_Task_. Text in the records must be reproduced exactly, and pictures must be skipped.

_Records provided_.
::::::::
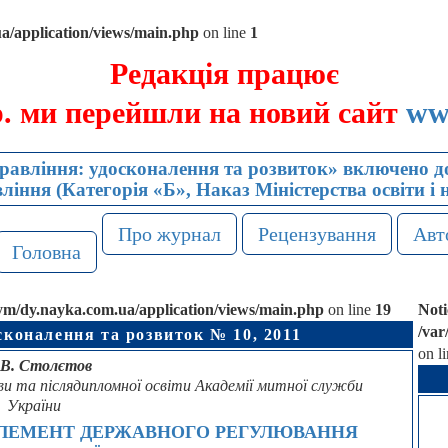
/application/views/main.php
on line
1
Редакція працює
р. ми перейшли на новий сайт
ww
авління: удосконалення та розвиток» включено до
іння (Категорія «Б», Наказ Міністерства освіти і 
Про журнал
Рецензування
Авт
Головна
/dy.nayka.com.ua/application/views/main.php
on line
19
Noti
/va
сконалення та розвиток № 10, 2011
on l
 В. Столєтов
и та післядипломної освіти Академії митної служби
України
ЕЛЕМЕНТ ДЕРЖАВНОГО РЕГУЛЮВАННЯ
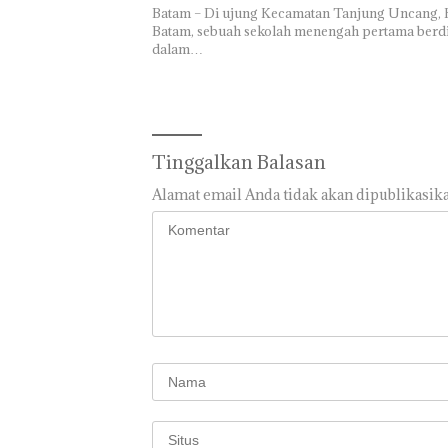
Abimanyu
Batam – Di ujung Kecamatan Tanjung Uncang, 
Melesat
Batam, sebuah sekolah menengah pertama berdi
Kibarkan
dalam…
Bukan
Merah Putih
Pidana,
Dua Kali di
Polsek
Thailand
Lubuk Baja
Dekan 
Hentikan
UMRAH
Penyelidikan
Tinggalkan Balasan
Pengel
Laporan
Sedime
Anak Dibawa
Alamat email Anda tidak akan dipublikasika
Laut di
Tanpa Izin:
Harus
Murni
Dibukt
Sengketa
Secara
Hak Asuh!
Ilmiah,
Jangan
Sampa
Berten
dengan
Konser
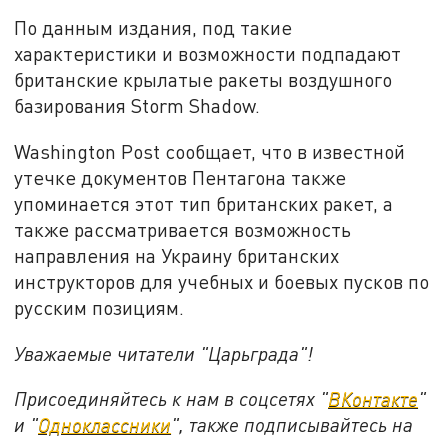
По данным издания, под такие
характеристики и возможности подпадают
британские крылатые ракеты воздушного
базирования Storm Shadow.
Washington Post сообщает, что в известной
утечке документов Пентагона также
упоминается этот тип британских ракет, а
также рассматривается возможность
направления на Украину британских
инструкторов для учебных и боевых пусков по
русским позициям.
Уважаемые читатели "Царьграда"!
Присоединяйтесь к нам в соцсетях "
ВКонтакте
"
и "
Одноклассники
", также подписывайтесь на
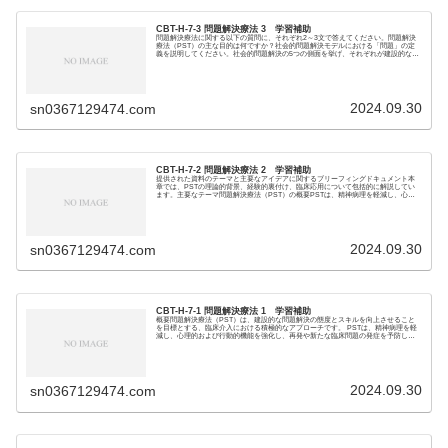
CBT-H-7-3 問題解決療法 3 学習補助
問題解決療法に関する以下の質問に、それぞれ2～3文で答えてください。問題解決
療法（PST）の主な目的は何ですか？社会的問題解決モデルにおける「問題」の定
義を説明してください。社会的問題解決の5つの側面を挙げ、それぞれが建設的な側
面なのか、機...
2024.09.30
sn0367129474.com
CBT-H-7-2 問題解決療法 2 学習補助
提供された資料のテーマと主要なアイデアに関するブリーフィングドキュメント本
章では、PSTの理論的背景、経験的裏付け、臨床応用について包括的に解説してい
ます。主要なテーマ問題解決療法（PST）の概要PSTは、精神病理を軽減し、心理
的・行動的機...
2024.09.30
sn0367129474.com
CBT-H-7-1 問題解決療法 1 学習補助
概要問題解決療法（PST）は、建設的な問題解決の態度とスキルを向上させること
を目標とする、臨床介入における積極的なアプローチです。 PSTは、精神病理を軽
減し、心理的および行動的機能を強化し、再発や新たな臨床問題の発症を予防し、
生活の質を最...
2024.09.30
sn0367129474.com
::::::::
_Written solution_.
/application/views/main.php
on line
1
Редакція працює
р. ми перейшли на новий сайт
ww
авління: удосконалення та розвиток» включено до
іння (Категорія «Б», Наказ Міністерства освіти і 
Про журнал
Рецензування
Авт
Головна
/dy.nayka.com.ua/application/views/main.php
on line
19
Noti
/va
сконалення та розвиток № 10, 2011
on l
 В. Столєтов
и та післядипломної освіти Академії митної служби
України
ЕЛЕМЕНТ ДЕРЖАВНОГО РЕГУЛЮВАННЯ
Abimanyu
Batam – Di ujung Kecamatan Tanjung Uncang, 
Melesat
Batam, sebuah sekolah menengah pertama berdi
Kibarkan
dalam…
Bukan
Merah Putih
Pidana,
Dua Kali di
Polsek
Thailand
Lubuk Baja
Dekan 
Hentikan
UMRAH
Penyelidikan
Tinggalkan Balasan
Pengel
Laporan
Sedime
Anak Dibawa
Alamat email Anda tidak akan dipublikasika
Laut di
Tanpa Izin:
Harus
Murni
Dibukt
Sengketa
Secara
Hak Asuh!
Ilmiah,
Jangan
Sampa
Berten
dengan
Konser
По данным издания, под такие
характеристики и возможности подпадают
британские крылатые ракеты воздушного
базирования Storm Shadow.
Washington Post сообщает, что в известной
утечке документов Пентагона также
упоминается этот тип британских ракет, а
также рассматривается возможность
направления на Украину британских
инструкторов для учебных и боевых пусков по
русским позициям.
Уважаемые читатели "Царьграда"!
Присоединяйтесь к нам в соцсетях "
ВКонтакте
"
и "
Одноклассники
", также подписывайтесь на
CBT-H-7-3 問題解決療法 3 学習補助
問題解決療法に関する以下の質問に、それぞれ2～3文で答えてください。問題解決
療法（PST）の主な目的は何ですか？社会的問題解決モデルにおける「問題」の定
義を説明してください。社会的問題解決の5つの側面を挙げ、それぞれが建設的な側
面なのか、機...
2024.09.30
sn0367129474.com
CBT-H-7-2 問題解決療法 2 学習補助
提供された資料のテーマと主要なアイデアに関するブリーフィングドキュメント本
章では、PSTの理論的背景、経験的裏付け、臨床応用について包括的に解説してい
ます。主要なテーマ問題解決療法（PST）の概要PSTは、精神病理を軽減し、心理
的・行動的機...
2024.09.30
sn0367129474.com
CBT-H-7-1 問題解決療法 1 学習補助
概要問題解決療法（PST）は、建設的な問題解決の態度とスキルを向上させること
を目標とする、臨床介入における積極的なアプローチです。 PSTは、精神病理を軽
減し、心理的および行動的機能を強化し、再発や新たな臨床問題の発症を予防し、
生活の質を最...
2024.09.30
sn0367129474.com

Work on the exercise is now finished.